* [Exercise details] Copy out the records again. Change nothing.

* [Input data]
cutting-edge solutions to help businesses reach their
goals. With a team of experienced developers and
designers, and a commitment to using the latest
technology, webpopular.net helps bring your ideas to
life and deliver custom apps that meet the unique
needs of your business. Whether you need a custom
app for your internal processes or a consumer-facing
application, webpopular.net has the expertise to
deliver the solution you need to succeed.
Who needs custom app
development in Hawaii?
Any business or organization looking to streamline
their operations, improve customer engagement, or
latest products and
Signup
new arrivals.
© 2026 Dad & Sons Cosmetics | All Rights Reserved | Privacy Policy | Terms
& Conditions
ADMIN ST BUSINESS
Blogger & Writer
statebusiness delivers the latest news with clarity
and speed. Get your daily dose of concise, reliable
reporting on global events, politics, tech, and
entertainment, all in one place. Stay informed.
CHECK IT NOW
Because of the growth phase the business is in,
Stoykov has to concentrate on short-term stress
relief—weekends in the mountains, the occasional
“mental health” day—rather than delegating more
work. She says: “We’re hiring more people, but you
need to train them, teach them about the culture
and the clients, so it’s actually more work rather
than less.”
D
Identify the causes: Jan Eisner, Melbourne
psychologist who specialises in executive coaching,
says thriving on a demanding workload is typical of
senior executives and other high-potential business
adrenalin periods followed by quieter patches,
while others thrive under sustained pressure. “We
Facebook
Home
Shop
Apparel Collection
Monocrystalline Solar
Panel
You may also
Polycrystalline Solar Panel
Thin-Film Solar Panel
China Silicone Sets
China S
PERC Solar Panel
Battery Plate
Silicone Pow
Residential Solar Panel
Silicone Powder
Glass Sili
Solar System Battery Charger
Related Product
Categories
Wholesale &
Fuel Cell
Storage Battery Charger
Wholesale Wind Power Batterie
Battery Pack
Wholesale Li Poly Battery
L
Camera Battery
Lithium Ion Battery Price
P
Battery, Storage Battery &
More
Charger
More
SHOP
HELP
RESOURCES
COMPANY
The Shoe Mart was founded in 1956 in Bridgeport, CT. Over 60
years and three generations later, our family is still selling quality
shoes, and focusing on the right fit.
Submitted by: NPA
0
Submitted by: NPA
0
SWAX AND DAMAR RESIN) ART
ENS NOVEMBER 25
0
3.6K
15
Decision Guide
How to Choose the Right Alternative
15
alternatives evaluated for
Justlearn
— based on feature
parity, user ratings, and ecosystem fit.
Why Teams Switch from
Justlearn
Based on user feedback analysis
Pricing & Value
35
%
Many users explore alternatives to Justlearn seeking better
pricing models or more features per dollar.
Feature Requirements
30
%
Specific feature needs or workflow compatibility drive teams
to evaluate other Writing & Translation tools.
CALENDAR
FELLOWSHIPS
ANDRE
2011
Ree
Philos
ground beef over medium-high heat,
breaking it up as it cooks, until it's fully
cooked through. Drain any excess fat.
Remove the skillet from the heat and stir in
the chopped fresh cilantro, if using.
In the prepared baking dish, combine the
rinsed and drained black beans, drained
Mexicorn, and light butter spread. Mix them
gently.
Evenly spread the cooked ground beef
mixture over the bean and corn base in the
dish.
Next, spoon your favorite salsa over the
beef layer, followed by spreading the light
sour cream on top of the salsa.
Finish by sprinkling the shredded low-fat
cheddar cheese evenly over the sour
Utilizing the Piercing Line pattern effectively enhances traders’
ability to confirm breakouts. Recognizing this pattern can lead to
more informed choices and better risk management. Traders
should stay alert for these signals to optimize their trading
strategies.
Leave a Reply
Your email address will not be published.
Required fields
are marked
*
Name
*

* [Solved exercise]
cutting-edge solutions to help businesses reach their
goals. With a team of experienced developers and
designers, and a commitment to using the latest
technology, webpopular.net helps bring your ideas to
life and deliver custom apps that meet the unique
needs of your business. Whether you need a custom
app for your internal processes or a consumer-facing
application, webpopular.net has the expertise to
deliver the solution you need to succeed.
Who needs custom app
development in Hawaii?
Any business or organization looking to streamline
their operations, improve customer engagement, or
latest products and
Signup
new arrivals.
© 2026 Dad & Sons Cosmetics | All Rights Reserved | Privacy Policy | Terms
& Conditions
ADMIN ST BUSINESS
Blogger & Writer
statebusiness delivers the latest news with clarity
and speed. Get your daily dose of concise, reliable
reporting on global events, politics, tech, and
entertainment, all in one place. Stay informed.
CHECK IT NOW
Because of the growth phase the business is in,
Stoykov has to concentrate on short-term stress
relief—weekends in the mountains, the occasional
“mental health” day—rather than delegating more
work. She says: “We’re hiring more people, but you
need to train them, teach them about the culture
and the clients, so it’s actually more work rather
than less.”
D
Identify the causes: Jan Eisner, Melbourne
psychologist who specialises in executive coaching,
says thriving on a demanding workload is typical of
senior executives and other high-potential business
adrenalin periods followed by quieter patches,
while others thrive under sustained pressure. “We
Facebook
Home
Shop
Apparel Collection
Monocrystalline Solar
Panel
You may also
Polycrystalline Solar Panel
Thin-Film Solar Panel
China Silicone Sets
China S
PERC Solar Panel
Battery Plate
Silicone Pow
Residential Solar Panel
Silicone Powder
Glass Sili
Solar System Battery Charger
Related Product
Categories
Wholesale &
Fuel Cell
Storage Battery Charger
Wholesale Wind Power Batterie
Battery Pack
Wholesale Li Poly Battery
L
Camera Battery
Lithium Ion Battery Price
P
Battery, Storage Battery &
More
Charger
More
SHOP
HELP
RESOURCES
COMPANY
The Shoe Mart was founded in 1956 in Bridgeport, CT. Over 60
years and three generations later, our family is still selling quality
shoes, and focusing on the right fit.
Submitted by: NPA
0
Submitted by: NPA
0
SWAX AND DAMAR RESIN) ART
ENS NOVEMBER 25
0
3.6K
15
Decision Guide
How to Choose the Right Alternative
15
alternatives evaluated for
Justlearn
— based on feature
parity, user ratings, and ecosystem fit.
Why Teams Switch from
Justlearn
Based on user feedback analysis
Pricing & Value
35
%
Many users explore alternatives to Justlearn seeking better
pricing models or more features per dollar.
Feature Requirements
30
%
Specific feature needs or workflow compatibility drive teams
to evaluate other Writing & Translation tools.
CALENDAR
FELLOWSHIPS
ANDRE
2011
Ree
Philos
ground beef over medium-high heat,
breaking it up as it cooks, until it's fully
cooked through. Drain any excess fat.
Remove the skillet from the heat and stir in
the chopped fresh cilantro, if using.
In the prepared baking dish, combine the
rinsed and drained black beans, drained
Mexicorn, and light butter spread. Mix them
gently.
Evenly spread the cooked ground beef
mixture over the bean and corn base in the
dish.
Next, spoon your favorite salsa over the
beef layer, followed by spreading the light
sour cream on top of the salsa.
Finish by sprinkling the shredded low-fat
cheddar cheese evenly over the sour
Utilizing the Piercing Line pattern effectively enhances traders’
ability to confirm breakouts. Recognizing this pattern can lead to
more informed choices and better risk management. Traders
should stay alert for these signals to optimize their trading
strategies.
Leave a Reply
Your email address will not be published.
Required fields
are marked
*
Name
*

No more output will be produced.